INSS: Lula destina R$ 547 milhões para ressarcir descontos ilegais

MP assinada pelo presidente Lula destina crédito extraordinário paga ressarcir beneficiários que tiveram descontos indevidos

24/07/2026 14:44
VINÍCIUS SCHMIDT/METRÓPOLES @vinicius.foto
Presidente da Repúplica Luiz Inácio Lula da Silva discursa durante evento de governo - Metrópoles

Uma nova medida provisória editada pelo presidente Luiz Inácio Lula da Silva (PT), nesta semana, destinou crédito extraordinário de R$ 547 milhões para ressarcimento dos beneficiários do Instituto Nacional de Seguro Social (INSS) que sofreram descontos indevidos. Os recursos vêm do orçamento da própria seguridade social.

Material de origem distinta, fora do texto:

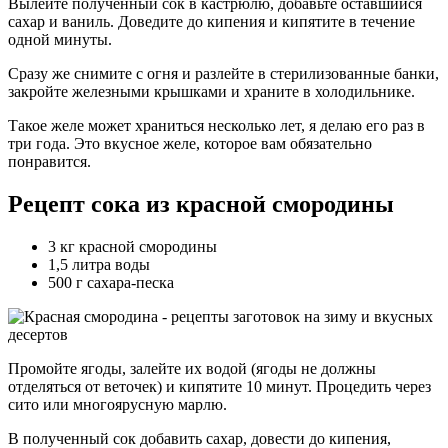
Вылейте полученный сок в кастрюлю, добавьте оставшийся
сахар и ваниль. Доведите до кипения и кипятите в течение
одной минуты.
Сразу же снимите с огня и разлейте в стерилизованные банки,
закройте железными крышками и храните в холодильнике.
Такое желе может храниться несколько лет, я делаю его раз в
три года. Это вкусное желе, которое вам обязательно
понравится.
Рецепт сока из красной смородины
3 кг красной смородины
1,5 литра воды
500 г сахара-песка
Промойте ягоды, залейте их водой (ягоды не должны
отделяться от веточек) и кипятите 10 минут. Процедить через
сито или многоярусную марлю.
В полученный сок добавить сахар, довести до кипения,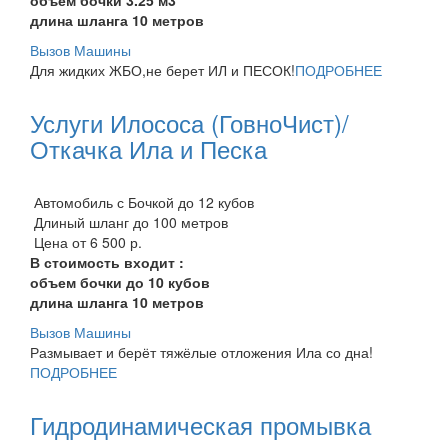
длина шланга 10 метров
Вызов Машины
Для жидких ЖБО,не берет ИЛ и ПЕСОК!
ПОДРОБНЕЕ
Услуги Илососа (ГовноЧист)/
Откачка Ила и Песка
Автомобиль с Бочкой до 12 кубов
Длиный шланг до 100 метров
Цена от 6 500 р.
В стоимость входит :
объем бочки до 10 кубов
длина шланга 10 метров
Вызов Машины
Размывает и берёт тяжёлые отложения Ила со дна!
ПОДРОБНЕЕ
Гидродинамическая промывка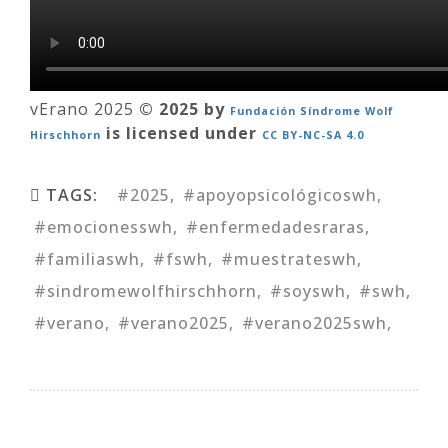
vErano 2025
© 2025 by
Fundación Síndrome Wolf
is licensed under
Hirschhorn
CC BY-NC-SA 4.0
TAGS:
#2025
#apoyopsicológicoswh
#emocionesswh
#enfermedadesraras
#familiaswh
#fswh
#muestrateswh
#sindromewolfhirschhorn
#soyswh
#swh
#verano
#verano2025
#verano2025swh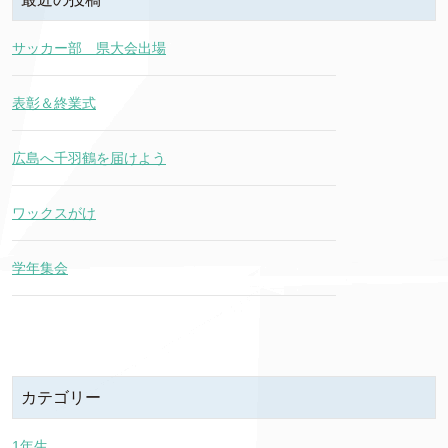
サッカー部 県大会出場
表彰＆終業式
広島へ千羽鶴を届けよう
ワックスがけ
学年集会
カテゴリー
1年生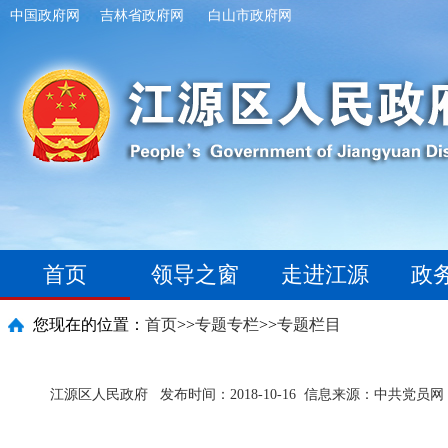
中国政府网
吉林省政府网
白山市政府网
首页
领导之窗
走进江源
政
您现在的位置：
首页
>>
专题专栏
>>
专题栏目
江源区人民政府
发布时间：2018-10-16
信息来源：中共党员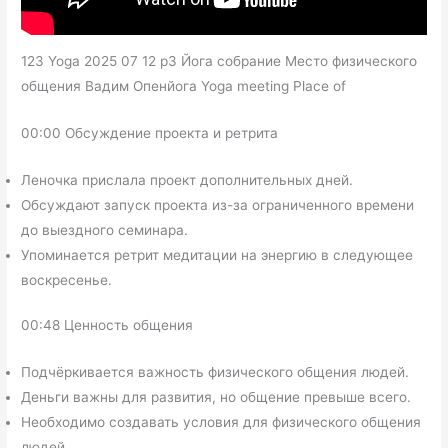
123 Yoga 2025 07 12 p3 Йога собрание Место физического
общения Вадим Опенйога Yoga meeting Place of
00:00 Обсуждение проекта и ретрита
Леночка прислала проект дополнительных дней.
Обсуждают запуск проекта из-за ограниченного времени
до выездного семинара.
Упоминается ретрит медитации на энергию в следующее
воскресенье.
00:48 Ценность общения
Подчёркивается важность физического общения людей.
Деньги важны для развития, но общение превыше всего.
Необходимо создавать условия для физического общения
людей.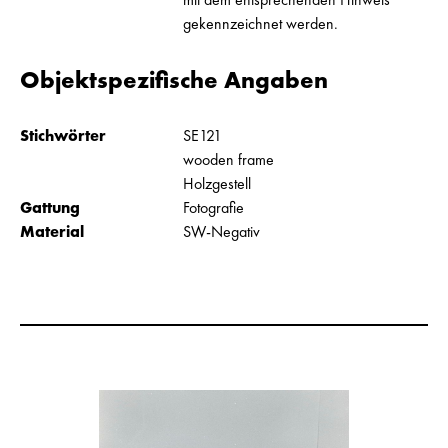
gekennzeichnet werden.
Objektspezifische Angaben
Stichwörter
SE121
wooden frame
Holzgestell
Gattung
Fotografie
Material
SW-Negativ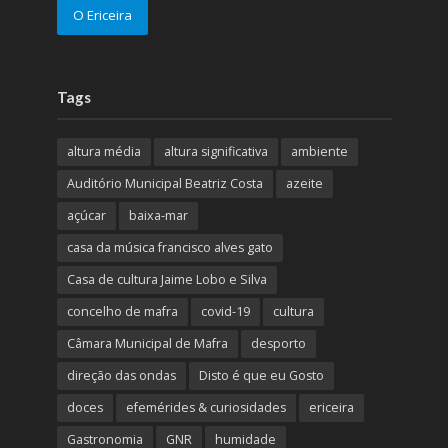
O Ericeira
Tags
altura média
altura significativa
ambiente
Auditório Municipal Beatriz Costa
azeite
açúcar
baixa-mar
casa da música francisco alves gato
Casa de cultura Jaime Lobo e Silva
concelho de mafra
covid-19
cultura
Câmara Municipal de Mafra
desporto
direção das ondas
Disto é que eu Gosto
doces
efemérides & curiosidades
ericeira
Gastronomia
GNR
humidade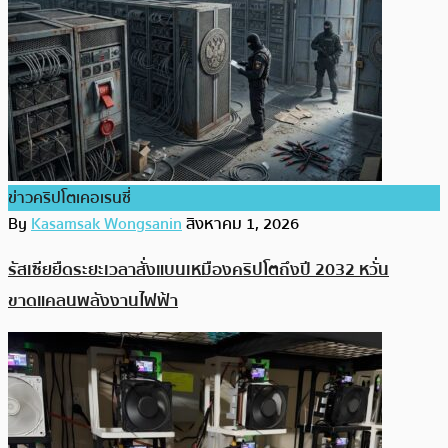
ข่าวคริปโตเคอเรนซี่
By
Kasamsak Wongsanin
สิงหาคม 1, 2026
รัสเซียยืดระยะเวลาสั่งแบนเหมืองคริปโตถึงปี 2032 หวั่น
ขาดแคลนพลังงานไฟฟ้า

A MP 1.378/2026 foi editada para devolver os valores cobrados ilegalmente dos benefícios dos segurados, principalmente de mensalidades de associações, entre 2019 e 2024, sem autorização. O esquema de fraude, estimado em mais de R$ 6 bilhões, foi revelado pelo Metrópoles e desencadeou a Operação Sem Desconto, da Polícia Federal (PF). 

O prazo final para pedir o reembolso se encerrou em 20 de junho. Agora, para saber se tem direito à devolução do valor, o beneficiário deve ligar no número 135 ou procurar uma agência dos Correios.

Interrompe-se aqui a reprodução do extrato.